1. a. val is usually on the stack, at -4(%ebp). The only time it isn't is on the line xorl %eax,%eax
   b. it is stored at -4(%ebp), as evidenced on the lines leal -4(%ebp),%eax, movl %eax,-4(%ebp), and movl -4(%ebp),%edx. Additionally, the previous frame's val is *p
   c. val must be on the stack so that its address can be taken and passed to the recursive call.
2. a. val2 is never stored on the stack, though most likely some of those ?s are the space reserved for it.

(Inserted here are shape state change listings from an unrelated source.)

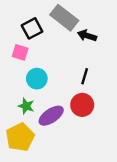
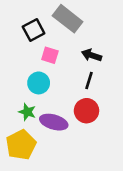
black arrow: (87, 36) -> (92, 55), moved
pink square: (20, 52) -> (50, 55), moved
purple ellipse: (51, 116) -> (54, 122), turned 50

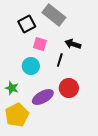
black line: (89, 80) -> (60, 60), moved
green star: (27, 112) -> (12, 88), moved
purple ellipse: (54, 122) -> (43, 97), turned -45

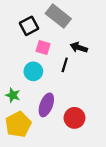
red circle: (69, 88) -> (74, 118), moved
purple ellipse: (43, 97) -> (46, 105), turned -40

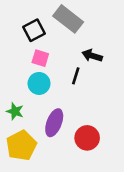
pink square: (43, 48) -> (40, 58), moved

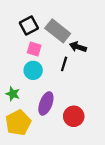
gray rectangle: (68, 19) -> (58, 31), moved

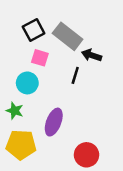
cyan circle: (33, 70) -> (27, 83), moved
red circle: (74, 116) -> (87, 155), moved
yellow pentagon: (18, 123) -> (21, 145), turned 30

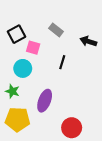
black square: (34, 30) -> (17, 34), moved
gray rectangle: (68, 36) -> (56, 30), size x0.6
black arrow: (92, 55) -> (88, 41), moved

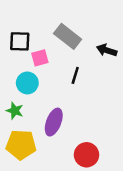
gray rectangle: (56, 30) -> (68, 36), size x1.5
black square: (17, 34) -> (20, 41), turned 30
pink square: (33, 48) -> (40, 58), turned -32

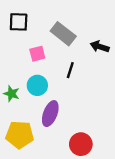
black square: (20, 41) -> (19, 22), moved
cyan circle: (27, 83) -> (37, 85), moved
green star: (15, 111) -> (11, 94), moved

   b. it is stored in regixter eax at .L4, which on the first branch of the phi function is the return value of the recursive call, and on the second branch is the value 0, which was also stored in val.
   c. val2 never needs to be on the stack since its address is not taken, it does not exist before the recursive call so it does not need to be saved, and there are few enough registers in use that there is no need to spill.
3. a. -24(%ebp) is the saved value of %ebx, from the line pushl %ebx
   b. %ebx is a callee-saved register, so its value must be preserved.
4. a. No, there is nothing there.
   b. It most likely would have been val2 if it were necessary to spill. My best guess is that the other three ?s are reserved for the unused-as-of-the-recursive-call caller-saved registers: %eax, %ecx, and %edx.